"Companies can't void a consumer's warranty or deny warranty coverage exclusively because the consumer uses a part made by someone else or gets someone not authorized by the company to perform service on the product", said FTC official Lesley Fair.
Tech companies aren't allowed to void your warranty just because you removed a sticker-regardless of what that sticker might say.
Limiting a warranty based on any of those restrictions is actually illegal in the U.S., classes as deceptive under the FTC Act, and is prohibited by the Magnuson-Moss Warranty Act.
The FTC didn't say which specific companies it sent letters to, but did mention they include firms that market and sell automobiles, cellular devices, and gaming systems in the United States. In its letters, the agency provided three examples of what it deems to be "questionable provisions" found on different products.
Companies can't put warranty stickers on their products and claim the warranty is void if you remove the sticker, the FTC says.
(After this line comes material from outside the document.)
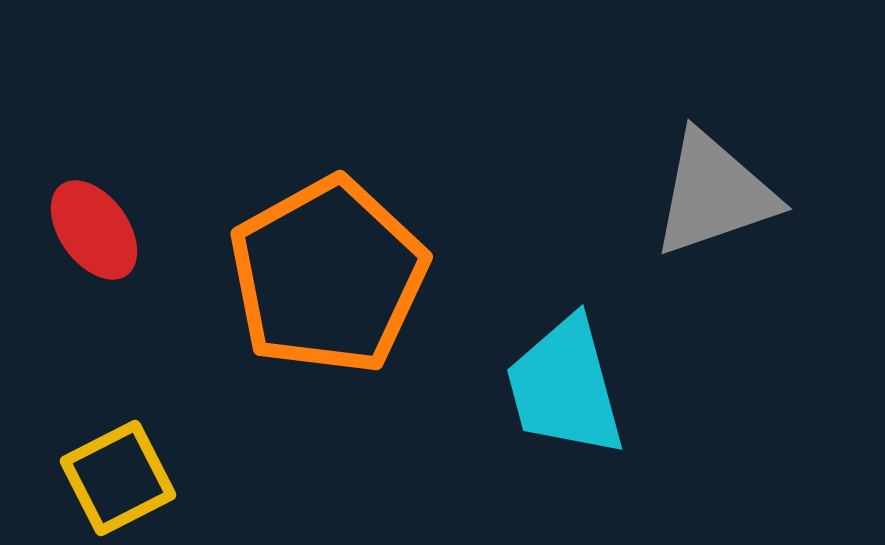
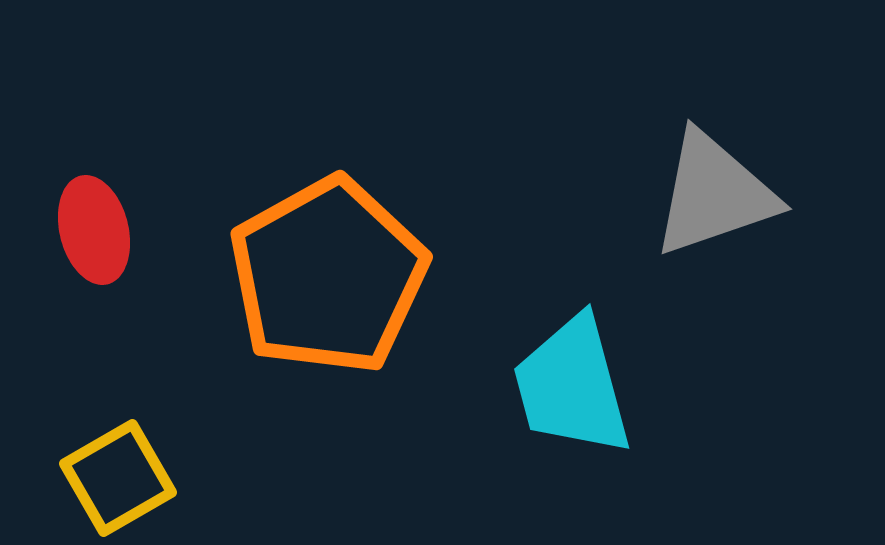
red ellipse: rotated 22 degrees clockwise
cyan trapezoid: moved 7 px right, 1 px up
yellow square: rotated 3 degrees counterclockwise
In each case, the company states its products must not use unauthorized parts or service, be used with products not sold or licensed by the company, or have had a warranty seal altered, defaced, or removed. These stickers are often used to discourage consumers from performing DIY repairs, or going through third-party services.
According to the FTC, those types of provisions are generally prohibited unless a company provides free parts replacement and repairs, or has received a waiver from the FTC.
The illegal act here is companies appearing to "tie warranty coverage to consumers' use of authorized parts or service". TO BE CLEAR: It's not just the stickers that are illegal - it's any suggestion from any company saying consumers can not keep warrantys for products they've gotten fixed or worked on with non-original-brand parts or services. 30 days from now, the FTC will carry out a review and "law enforcement action" if the relevant changes have not been made. Apple recently landed itself in the spotlight again for disabling iPhone 8s that were using third-party displays after being repaired at unlicensed shops.